While style is a consideration for the designers presenting their collections during the eight-day event, practicality is not. That might explain the sexy — and quite attractive — banded stiletto sandals that Kenneth Cole paired with turtlenecks and trench coats to kick off the new style season.

Among the highlights:

Kenneth Cole: Cole set the stage for an office romance, dressing women in refined dresses, wool skirt suits and high-neck tie blouses and men in cashmere sweaters, sportcoats and tailored trousers in varying shades of gray and brown.

The women's clothes hugged in the right places and flowed in others to be just suggestive enough to keep them from morphing into a 1970s typing-pool look. The men showed a little flair with their chunky sweaters and thick scarves.

Standout outfits for women included a cardigan jacket with an oversized collar in dark gray cashmere worn with a merino wool pencil skirt; a lighter gray wool wrap jacket with a band around the front of the waist worn with a slim wool pant; a simple and sophisticated cocoa-colored cashmere turtleneck dress; and a caramel shearling belted coat with a high collar.

For men, a dark gray cardigan with a white-and-gray striped shirt, brown silk dot tie and moleskin flat-front pants was among the best looks. Most of Cole's pants, for both men and women, tended to have skinny legs and waistbands actually on the waist.

John Bartlett: Bartlett's runway show featured clothes fit for a lumberjack, longshoreman and a New England college professor.

Bartlett said he was inspired by "an untamed stretch of coastline and wilderness that lies between Provincetown and Walden Pond, Mass." That translated into lots of thin-wale corduroy jackets and pants, trousers in a subtle plaid pattern, wool henley tops, peacoats and duck boots.

A green tweed jacket with suede patches on the elbow paired with a green hoodie sweater was a fresh look, while a chocolate brown corduroy suit was an inspired version of a classic.
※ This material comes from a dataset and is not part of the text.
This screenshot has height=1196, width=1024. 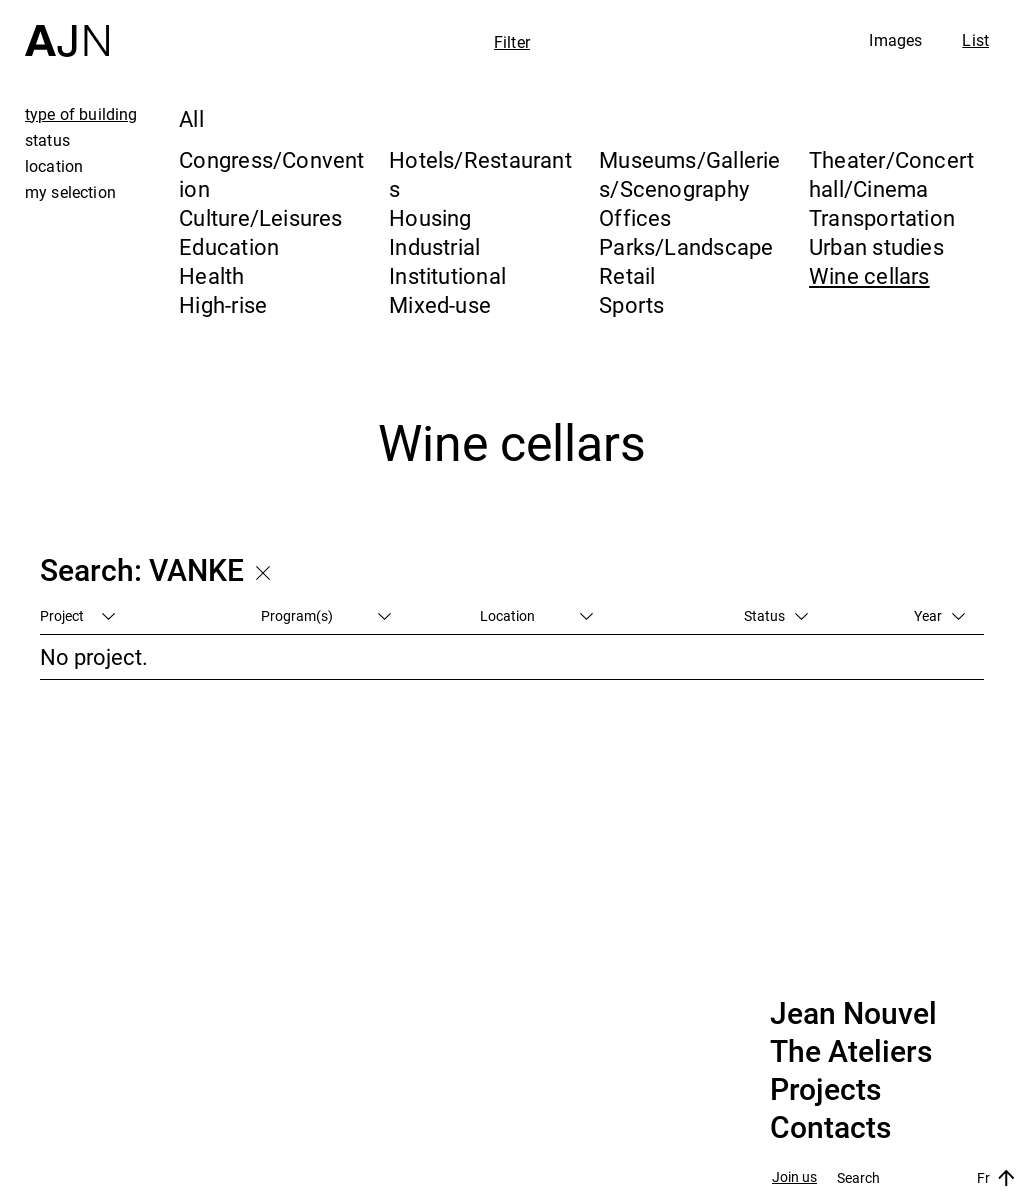 I want to click on location [tab], so click(x=54, y=166).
The palette also included some nice blues, including a teal crewneck sweater worn over a shirt and tie and paired with navy wool military-inspired pants with black wool trim.

Bartlett is in his first year as creative director of luxury leather company Ghurka, and his show included some of those styles as well, including a houndstooth-and-black leather overnight bag and a leather log carrier.